On Tue, Jan 06, 2009 at 06:09:34 +0900, Randy Bush wrote:
to use your example, the contractor who serves dns for www.bank.example could insert a cert and then fake the web site having (a child of) that cert. whereas, if the site had its cert a descendant of the ca for all banks, this attack would fail.
To be pedantic, it'd have to be the contractor who holds the signing key for the bank.example zone (which may be a separate entity from whoever has operational control of the nameservers).
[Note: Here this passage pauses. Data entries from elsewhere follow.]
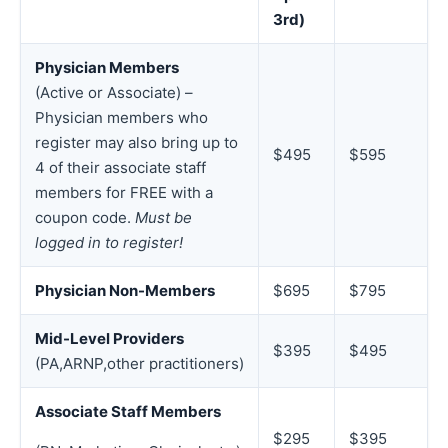
3rd)
Physician Members
(Active or Associate) –
Physician members who
register may also bring up to
$495
$595
4 of their associate staff
members for FREE with a
coupon code.
Must be
logged in to register!
Physician Non-Members
$695
$795
Mid-Level Providers
$395
$495
(PA,ARNP,other practitioners)
Associate Staff Members
$295
$395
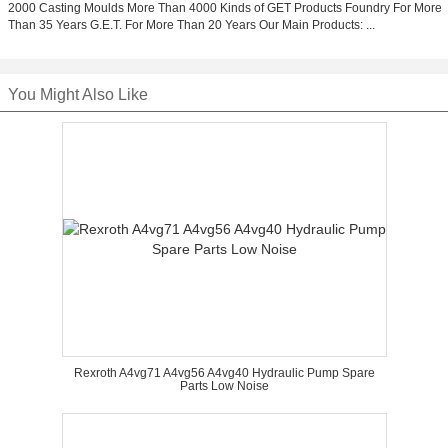
2000 Casting Moulds More Than 4000 Kinds of GET Products Foundry For More
Than 35 Years G.E.T. For More Than 20 Years Our Main Products: ...
You Might Also Like
Rexroth A4vg71 A4vg56 A4vg40 Hydraulic Pump Spare
Parts Low Noise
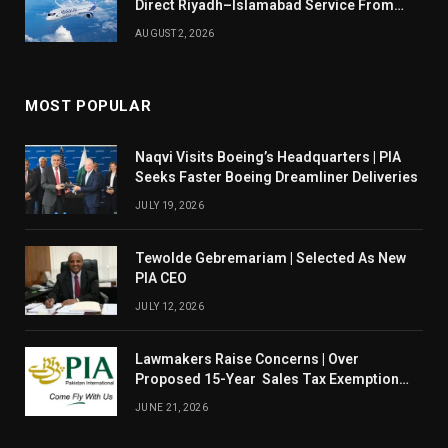
Direct Riyadh–Islamabad Service From
August 14
AUGUST 2, 2026
MOST POPULAR
Naqvi Visits Boeing’s Headquarters | PIA
Seeks Faster Boeing Dreamliner Deliveries
JULY 19, 2026
Tewolde Gebremariam | Selected As New
PIA CEO
JULY 12, 2026
Lawmakers Raise Concerns | Over
Proposed 15-Year Sales Tax Exemption
For PIA
JUNE 21, 2026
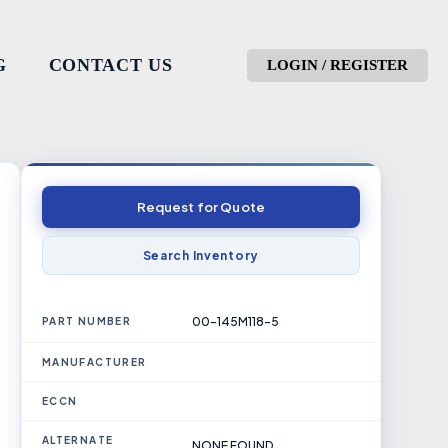
G
CONTACT US
LOGIN / REGISTER
Request for Quote
Search Inventory
00-145M118-5
PART NUMBER
MANUFACTURER
ECCN
ALTERNATE
NONE FOUND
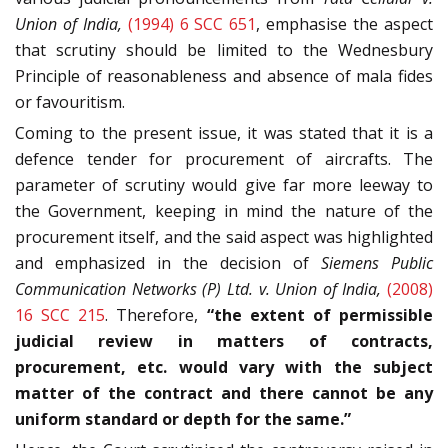
Union of India,
(1994) 6 SCC 651
, emphasise the aspect
that scrutiny should be limited to the Wednesbury
Principle of reasonableness and absence of mala fides
or favouritism.
Coming to the present issue, it was stated that it is a
defence tender for procurement of aircrafts. The
parameter of scrutiny would give far more leeway to
the Government, keeping in mind the nature of the
procurement itself, and the said aspect was highlighted
and emphasized in the decision of
Siemens Public
Communication Networks (P) Ltd. v. Union of India,
(2008)
16 SCC 215
. Therefore,
“the extent of permissible
judicial review in matters of contracts,
procurement, etc. would vary with the subject
matter of the contract and there cannot be any
uniform standard or depth for the same.”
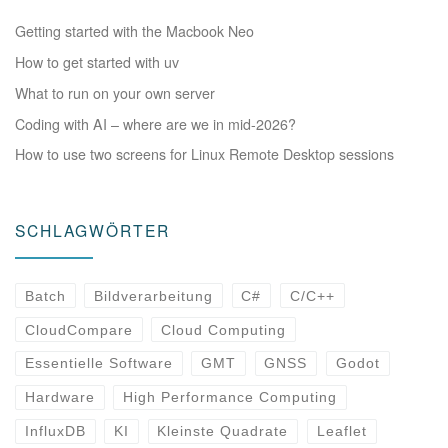
Getting started with the Macbook Neo
How to get started with uv
What to run on your own server
Coding with AI – where are we in mid-2026?
How to use two screens for Linux Remote Desktop sessions
SCHLAGWÖRTER
Batch
Bildverarbeitung
C#
C/C++
CloudCompare
Cloud Computing
Essentielle Software
GMT
GNSS
Godot
Hardware
High Performance Computing
InfluxDB
KI
Kleinste Quadrate
Leaflet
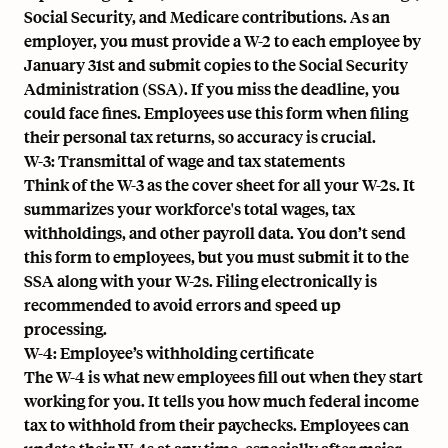
Social Security, and Medicare contributions. As an
employer, you must provide a W-2 to each employee by
January 31st and submit copies to the Social Security
Administration (SSA). If you miss the deadline, you
could face fines. Employees use this form when filing
their personal tax returns, so accuracy is crucial.
W-3: Transmittal of wage and tax statements
Think of the W-3 as the cover sheet for all your W-2s. It
summarizes your workforce's total wages, tax
withholdings, and other payroll data. You don’t send
this form to employees, but you must submit it to the
SSA along with your W-2s. Filing electronically is
recommended to avoid errors and speed up
processing.
W-4: Employee’s withholding certificate
The W-4 is what new employees fill out when they start
working for you. It tells you how much
federal income
tax
to withhold from their paychecks. Employees can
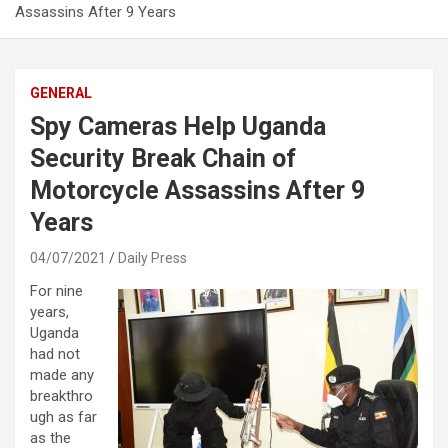
Assassins After 9 Years
GENERAL
Spy Cameras Help Uganda
Security Break Chain of
Motorcycle Assassins After 9
Years
04/07/2021
Daily Press
For nine
years,
Uganda
had not
made any
breakthro
ugh as far
as the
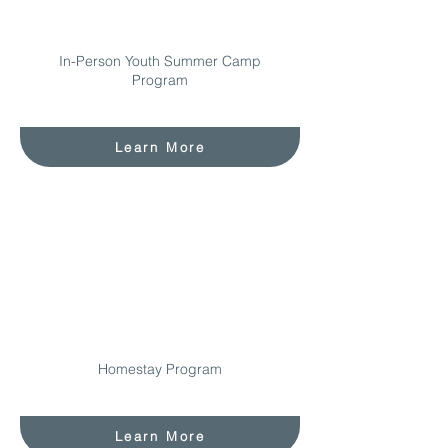
In-Person Youth Summer Camp
Program
Learn More
Homestay Program
Learn More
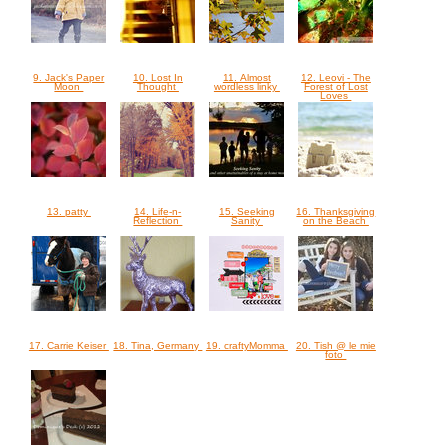
9. Jack's Paper
10. Lost In
11. Almost
12. Leovi - The
Moon
Thought
wordless linky
Forest of Lost
Loves
13. patty
14. Life-n-
15. Seeking
16. Thanksgiving
Reflection
Sanity
on the Beach
17. Carrie Keiser
18. Tina, Germany
19. craftyMomma
20. Tish @ le mie
foto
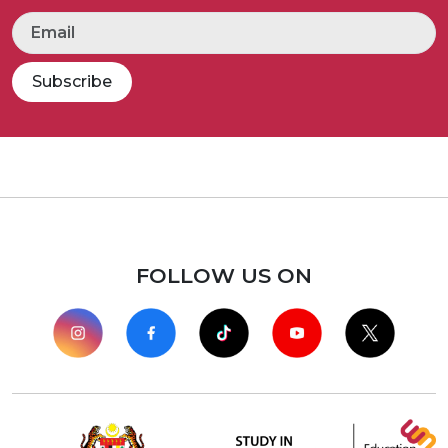
Subscribe
FOLLOW US ON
You're correct that this proposal treats control of a DNS zone as a strong proof of identity, but I'd argue that that's the case already -- whoever controls the zone can easily get a CA to issue them a cert which is valid for the host "www.bank.example". Whether the organization name is "Example Bancorp" or "DomainSquatters'R'Us, Inc." is irrelevant, since nobody ever looks at that. I'd go so far as to argue that the hostname is the proper *definition* of identity in this context. The client identifies the destination it wishes to connect to by hostname, not by organization name. The purpose of the cert ought to be to ensure that we're talking to the host identified by that hostname (according to a necessarily trusted DNS). Ensuring that the hostname belongs to someone the user really wants to speak to is an orthogonal problem which is impossible to solve without a clueful user in the loop, and at which the current model is failing miserably.